Paper ID: 518
Title: Learning Adaptive Value of Information for Structured Prediction

Submitted by Assigned_Reviewer_2

Q1: Comments to author(s). First provide a summary of the paper, and then address the following criteria: Quality, clarity, originality and significance. (For detailed reviewing guidelines, see
This is an interesting paper on budgeted structured prediction where the costs of computing features is substantial.

A naive approach to reducing computation would be to add an L1-regularization term to the optimization and only compute the non-zero-weight features. However, the paper is motivated by the observation that for specific instances, some features may not be computationally worthwhile to compute. A controller is constructed using reinforcement learning techniques to sequentially choose the subset of features to evaluate for prediction within the allocated budget.

This is an empirical papers as there is not much in the way of new theory (no theorems, etc.) presented to support the combination of techniques and detailed engineering employed to realize improved efficiency.

A discussion of the literature on budgeted learning for decision trees would be worthwhile since that field of work has similar motivations for discriminative prediction under hard budgets. From that work, the use of information gain rather than pure predictive accuracy might better inform the reward signal employed.

I tend to think that the ideal discriminative model for this setting would have unique weights for each choice of z. This could be re-expressed by expanding the feature space, but much is lost from this level of generalization by employing the proposed much smaller size set of features. There is not much discussion of this, unfortunately.

In (10), why is L2 and not L1 regularization employed?

What is the comparative computational time required to train each of the models?

I have difficulty understanding why the performance is better using a subset of the features. Should I interpret this as a better form of feature selection than e.g., regularization or is there some deeper explanation?

Which objective is the “greedy” baseline using? Would a two-step “greedy” algorithm produce results more similar to the reinforcement learning-based approach?

For the OCR task, how does the performance compare other state-of-the-art approaches for this task?
Q2: Please summarize your review in 1-2 sentences
This is an interesting paper for instanced-based budgeted prediction that is heavier on engineering a good result than it is on establishing a general theory. It is unclear to me whether the experimental results are significant enough to recommend acceptance (i.e., less than an order-of-magnitude speed improvement).

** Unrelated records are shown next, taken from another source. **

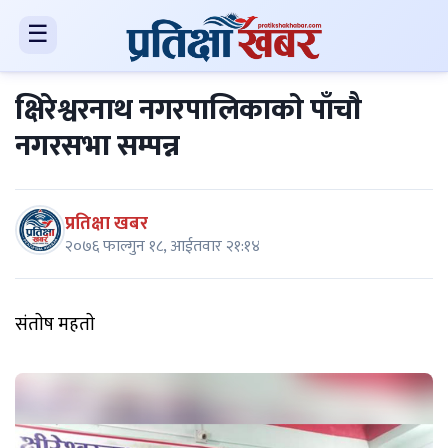
☰
क्षिरेश्वरनाथ नगरपालिकाकाे पाँचाै
नगरसभा सम्पन्न
प्रतिक्षा खबर
२०७६ फाल्गुन १८, आईतवार २१:१४
संताेष महताे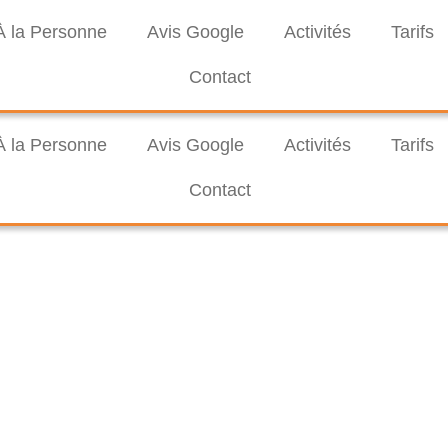
À la Personne
Avis Google
Activités
Tarifs
Contact
À la Personne
Avis Google
Activités
Tarifs
Contact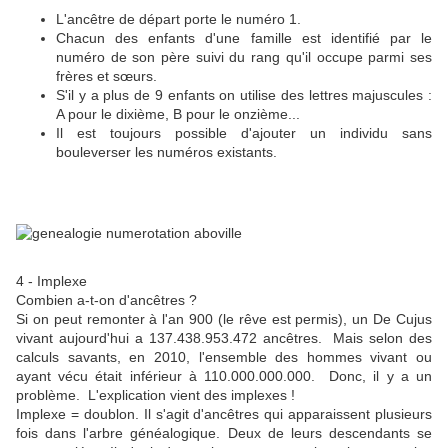
L'ancêtre de départ porte le numéro 1.
Chacun des enfants d'une famille est identifié par le
numéro de son père suivi du rang qu'il occupe parmi ses
frères et sœurs.
S'il y a plus de 9 enfants on utilise des lettres majuscules :
A pour le dixième, B pour le onzième...
Il est toujours possible d'ajouter un individu sans
bouleverser les numéros existants.
4 - Implexe
Combien a-t-on d'ancêtres ?
Si on peut remonter à l'an 900 (le rêve est permis), un De Cujus
vivant aujourd'hui a 137.438.953.472 ancêtres. Mais selon des
calculs savants, en 2010, l'ensemble des hommes vivant ou
ayant vécu était inférieur à 110.000.000.000. Donc, il y a un
problème. L'explication vient des implexes !
Implexe = doublon. Il s'agit d'ancêtres qui apparaissent plusieurs
fois dans l'arbre généalogique. Deux de leurs descendants se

Submitted by Assigned_Reviewer_5

Q1: Comments to author(s). First provide a summary of the paper, and then address the following criteria: Quality, clarity, originality and significance. (For detailed reviewing guidelines, see
This paper proposes a framework that adaptively adds features using a Q-learning framework under budget constraints. Their method is able to select the the features at the level of individual variables for each input, and is able to exploit non-homogeneity of the data. They show experiments on two really datasets, where they demonstrate that their algorithm is both more accurate and faster than the baseline algorithms.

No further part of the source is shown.